Running out of code points, redux (was: Re: Feedback on the proposal...)

Mon Jun 5 07:37:16 CDT 2017

On Mon, 5 Jun 2017 13:08:06 +0900
"Martin J. Dürst via Unicode" <unicode at unicode.org> wrote:

> On 2017/06/02 04:54, Doug Ewell via Unicode wrote:
> > Richard Wordingham wrote:
> >   
> >> even supporting 6-byte patterns just in case 20.1 bits eventually
> >> turn out not to be enough,  
> 
> Sorry to be late with this, but if 20.1 bits turn out to not be
> enough, what about 21 bits?
> 
> That would still limit UTF-8 to four bytes, but would almost double
> the code space.
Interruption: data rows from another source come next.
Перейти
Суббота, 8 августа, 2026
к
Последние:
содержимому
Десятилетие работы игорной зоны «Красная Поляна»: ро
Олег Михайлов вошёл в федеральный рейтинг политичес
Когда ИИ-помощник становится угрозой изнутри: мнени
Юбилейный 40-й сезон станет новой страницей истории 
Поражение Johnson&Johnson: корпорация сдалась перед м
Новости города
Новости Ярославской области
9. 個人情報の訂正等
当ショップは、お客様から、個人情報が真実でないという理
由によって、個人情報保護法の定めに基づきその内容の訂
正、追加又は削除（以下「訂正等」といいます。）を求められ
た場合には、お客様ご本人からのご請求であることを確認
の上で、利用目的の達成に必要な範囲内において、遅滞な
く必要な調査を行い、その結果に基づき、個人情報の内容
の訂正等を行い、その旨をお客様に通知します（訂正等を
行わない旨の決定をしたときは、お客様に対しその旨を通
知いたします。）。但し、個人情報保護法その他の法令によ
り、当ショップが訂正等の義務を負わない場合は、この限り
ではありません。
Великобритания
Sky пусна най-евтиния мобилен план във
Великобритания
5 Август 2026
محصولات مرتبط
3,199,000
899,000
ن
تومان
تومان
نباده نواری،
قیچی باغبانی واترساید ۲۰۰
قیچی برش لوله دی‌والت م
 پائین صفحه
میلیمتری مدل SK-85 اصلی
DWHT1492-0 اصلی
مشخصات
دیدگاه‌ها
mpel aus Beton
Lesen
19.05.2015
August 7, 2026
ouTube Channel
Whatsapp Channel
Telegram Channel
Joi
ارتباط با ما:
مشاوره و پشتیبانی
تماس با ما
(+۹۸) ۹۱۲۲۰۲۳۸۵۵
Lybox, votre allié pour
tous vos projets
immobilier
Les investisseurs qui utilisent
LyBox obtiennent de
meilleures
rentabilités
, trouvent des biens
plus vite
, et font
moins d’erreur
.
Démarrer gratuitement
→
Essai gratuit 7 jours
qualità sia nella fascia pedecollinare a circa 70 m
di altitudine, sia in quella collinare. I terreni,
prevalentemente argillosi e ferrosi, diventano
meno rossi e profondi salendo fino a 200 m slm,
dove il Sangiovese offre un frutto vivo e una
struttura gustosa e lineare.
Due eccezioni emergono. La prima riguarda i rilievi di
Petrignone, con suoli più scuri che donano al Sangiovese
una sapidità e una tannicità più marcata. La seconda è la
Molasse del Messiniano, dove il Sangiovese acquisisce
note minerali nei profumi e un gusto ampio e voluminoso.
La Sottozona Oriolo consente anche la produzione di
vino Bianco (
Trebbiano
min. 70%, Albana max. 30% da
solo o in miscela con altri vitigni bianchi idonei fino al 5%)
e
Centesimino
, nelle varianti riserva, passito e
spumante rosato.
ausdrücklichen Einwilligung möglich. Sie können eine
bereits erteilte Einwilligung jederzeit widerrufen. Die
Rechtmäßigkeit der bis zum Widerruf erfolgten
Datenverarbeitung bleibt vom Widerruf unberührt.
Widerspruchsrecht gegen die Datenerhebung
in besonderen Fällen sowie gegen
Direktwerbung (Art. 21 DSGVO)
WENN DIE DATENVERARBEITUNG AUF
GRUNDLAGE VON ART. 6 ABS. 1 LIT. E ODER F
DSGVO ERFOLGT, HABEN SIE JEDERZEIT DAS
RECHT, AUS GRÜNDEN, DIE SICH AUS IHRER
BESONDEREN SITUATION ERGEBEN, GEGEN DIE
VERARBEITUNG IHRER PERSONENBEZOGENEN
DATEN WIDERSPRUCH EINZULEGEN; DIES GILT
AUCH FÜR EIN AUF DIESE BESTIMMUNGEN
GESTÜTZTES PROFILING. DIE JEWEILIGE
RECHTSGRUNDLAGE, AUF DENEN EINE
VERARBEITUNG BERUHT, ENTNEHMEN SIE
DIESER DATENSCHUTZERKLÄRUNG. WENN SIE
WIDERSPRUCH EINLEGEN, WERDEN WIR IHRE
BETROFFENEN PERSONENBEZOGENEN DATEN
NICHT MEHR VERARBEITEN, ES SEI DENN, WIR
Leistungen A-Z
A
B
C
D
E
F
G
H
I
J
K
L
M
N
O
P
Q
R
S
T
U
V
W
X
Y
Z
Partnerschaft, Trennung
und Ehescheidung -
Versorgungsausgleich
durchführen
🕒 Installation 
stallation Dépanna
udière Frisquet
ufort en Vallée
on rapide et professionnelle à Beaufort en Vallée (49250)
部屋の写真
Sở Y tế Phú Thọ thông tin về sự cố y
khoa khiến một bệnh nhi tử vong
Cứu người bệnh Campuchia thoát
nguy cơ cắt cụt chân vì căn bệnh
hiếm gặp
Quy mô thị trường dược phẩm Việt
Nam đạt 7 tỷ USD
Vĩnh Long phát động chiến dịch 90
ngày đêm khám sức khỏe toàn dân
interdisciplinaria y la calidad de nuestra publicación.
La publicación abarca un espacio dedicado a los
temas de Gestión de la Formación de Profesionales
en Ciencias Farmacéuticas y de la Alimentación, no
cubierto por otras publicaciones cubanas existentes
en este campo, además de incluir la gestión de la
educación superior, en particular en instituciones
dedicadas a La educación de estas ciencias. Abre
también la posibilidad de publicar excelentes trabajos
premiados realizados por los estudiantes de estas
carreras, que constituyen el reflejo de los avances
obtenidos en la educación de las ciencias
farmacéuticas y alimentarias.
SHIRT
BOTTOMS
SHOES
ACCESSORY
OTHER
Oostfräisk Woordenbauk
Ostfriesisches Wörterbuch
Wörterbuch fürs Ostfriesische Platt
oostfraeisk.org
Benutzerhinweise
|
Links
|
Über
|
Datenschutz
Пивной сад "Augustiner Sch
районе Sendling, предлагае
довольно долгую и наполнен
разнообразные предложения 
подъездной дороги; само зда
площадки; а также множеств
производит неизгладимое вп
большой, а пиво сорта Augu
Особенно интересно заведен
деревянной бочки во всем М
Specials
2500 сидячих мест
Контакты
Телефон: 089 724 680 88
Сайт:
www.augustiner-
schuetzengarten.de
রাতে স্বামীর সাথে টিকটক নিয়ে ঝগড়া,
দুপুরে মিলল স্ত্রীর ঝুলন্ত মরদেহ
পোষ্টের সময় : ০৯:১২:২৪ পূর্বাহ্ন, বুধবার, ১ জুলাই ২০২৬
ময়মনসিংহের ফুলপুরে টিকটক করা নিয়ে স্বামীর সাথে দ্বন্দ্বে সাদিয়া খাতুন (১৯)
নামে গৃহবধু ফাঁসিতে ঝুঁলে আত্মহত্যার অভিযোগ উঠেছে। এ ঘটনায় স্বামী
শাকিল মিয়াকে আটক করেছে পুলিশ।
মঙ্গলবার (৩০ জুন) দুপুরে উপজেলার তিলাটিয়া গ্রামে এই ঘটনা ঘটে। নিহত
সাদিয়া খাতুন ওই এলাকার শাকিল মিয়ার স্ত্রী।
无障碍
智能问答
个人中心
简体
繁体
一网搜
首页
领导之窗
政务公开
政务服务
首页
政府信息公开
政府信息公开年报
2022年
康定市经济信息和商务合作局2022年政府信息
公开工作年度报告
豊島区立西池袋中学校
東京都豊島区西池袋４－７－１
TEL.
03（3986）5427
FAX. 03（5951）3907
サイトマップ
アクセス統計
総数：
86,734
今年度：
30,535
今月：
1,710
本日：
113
Assuming (conservatively) that it will take about a
> century to fill up all 17 (well, actually 15, because two are
> private) planes, this would give us another century.

It all depends on how the lead byte is parsed.  With a block-if
construct ignorant of the original design or a look-up table, it may be
simplest to treat F5 onwards as out and out errors and not expect any
trailing bytes.  Code handling attempts at 6-byte code points
was the most complex case.  Of course, one **might** want to handle a
list of mostly small positive integers, at which point the old UTF-8
design might be useful.

Richard.